Early mobilization and recovery in mechanically ventilated patients in the ICU: a bi-national, multi-centre, prospective cohort study.
TEAM Study Investigators.
Crit Care. 2015 Feb 26;19(1):81. PMID: 25715872


✔ 背景
 ICU acquired weakness (ICUAW)は25~57%の患者に見られ、人工呼吸期間やICU在室日数、在院日数の延長と関係があり、機能的な回復を妨げ、長期生存率にも影響すると言われている。人工呼吸中から早期リハビリテーションを行うことでICUAWを軽減し、長期予後を改善する可能性がある。
✔ 方法 
 オーストラリア・ニュージーランドの12のICUで6ヶ月間にわたって観察研究がおこなわれた。もともと自立歩行が可能な患者で、ICU入室72時間未満かつ24時間以上人工呼吸管理をうけており、さらに48時間以上の人工呼吸継続が必要と思われる患者を対象とした。ICUを退室するか死亡するか14日が経過するまで毎日データ収集を行った。早期リハビリテーションは人工呼吸中に行われる全ての自動運動訓練を対象としてICU mobility scaleを用いて計測した。合併症はMAP<60mmHg、3分以上続くSpO2<88%、吸入酸素濃度>0.6が新規に起きた場合と定義した。ICUAWはMedical Research Council Manual Muscle Sum Scale (MRC-SS)を使用して評価した。
✔ 結果
 192人が検討対象となった。平均APACHEⅡスコアは19.1であった。昇圧剤は66%の症例で使用されており、深めの鎮静管理がされていた(64%)。挿管されて深い鎮静となっていることが早期リハビリテーションを行えなかった理由で最多であった。ICU死亡率は18.8%、ICU在室日数は11日、90日死亡率は26.6%であった。

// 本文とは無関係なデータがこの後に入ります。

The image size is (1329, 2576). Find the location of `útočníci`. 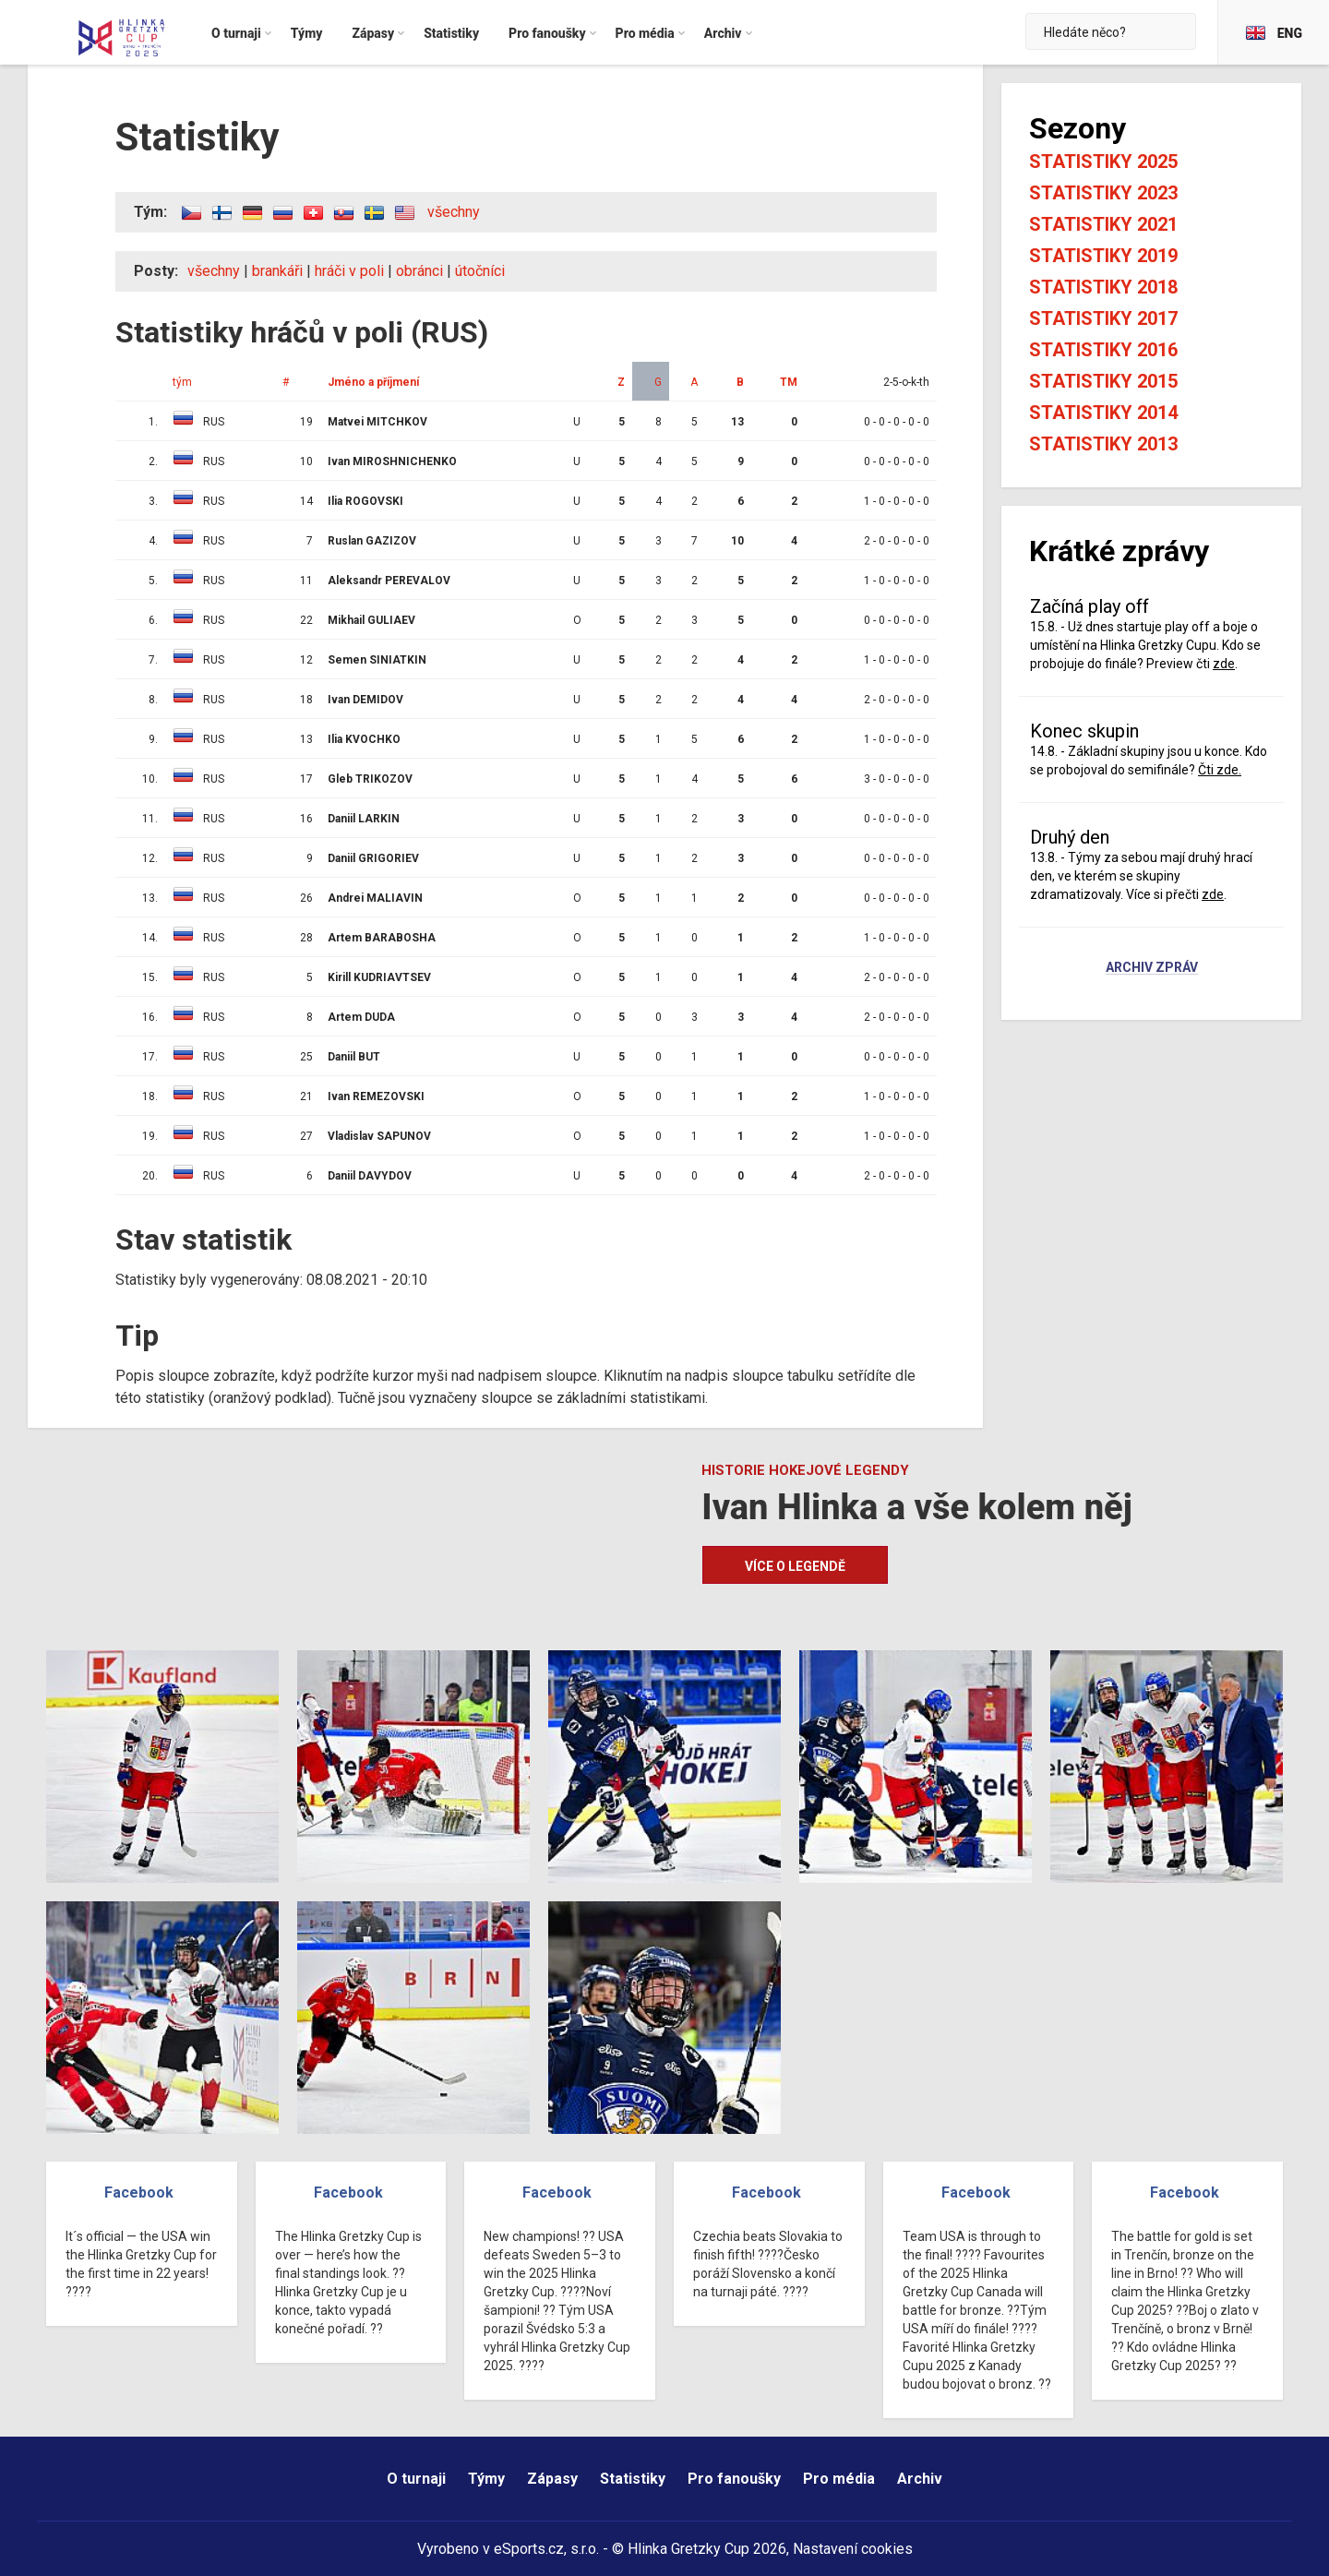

 122人(63.5%)は早期リハビリテーションを受けることができなかった。患者-理学療法士の1,288回のコンタクトのうち、1,079回は早期リハビリテーションに結びつかなかった。理学療法士の接見は早期(中央値2日目)であった。
 早期リハビリテーションを受けた70人(36.5%)のICU入室から早期リハビリテーション開始までの日数の中央値は5日(3~8日)であった。リハビリテーションの内容で最も多かったのは床上運動訓練(94%)であり、以下、受動的座位変換(52%)、端座位(22%)、立位(11%)、車いす移乗(4%)、歩行(12%)であった。大きな合併症は無かったが、呼吸循環の異常のため0.4%のリハビリテーションが中断された。

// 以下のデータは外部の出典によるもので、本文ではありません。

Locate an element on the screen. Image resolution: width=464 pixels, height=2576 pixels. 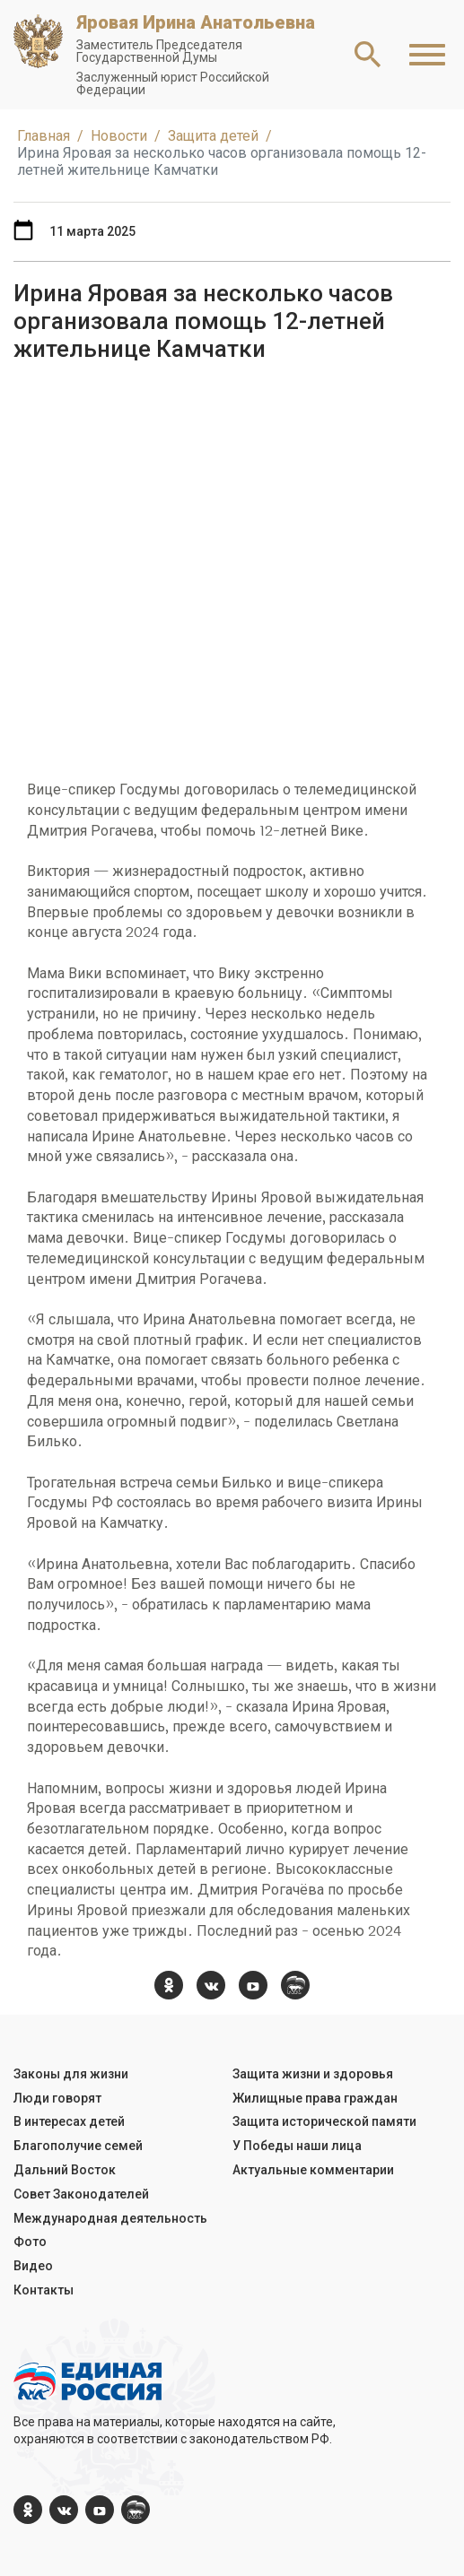 [vk.com] is located at coordinates (211, 1985).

 ICU退室時のMRC-SSスコアの平均は43.3であり、52%の患者でICUAWと判断された。ICUAWの有無年齢、APACHEⅡスコアは有意な関係が無かったが、早期リハビリテーションを受けた患者退室時のMRC-SSスコアが高い傾向にあった。ICUを生きて退室しても90日までに死亡してしまった患者はMRC-SSスコアが低い傾向にあった。
✔ 結論
 早期リハビリテーションはあまり行われていなかった。その理由として最も大きいのは気管挿管されている事と過鎮静であった。ICU退室時の筋力低下が無い方が長期予後がよい傾向があった。

ICUAWと生存率(文献より引用)

◎ 私見
 わたしの勤める施設でも人工呼吸中の早期リハビリテーションはそれほど行えていない印象がある。長期予後を変える可能性があるということで、この研究者たちはダブルアームの試験を行っている様子。結果が楽しみです。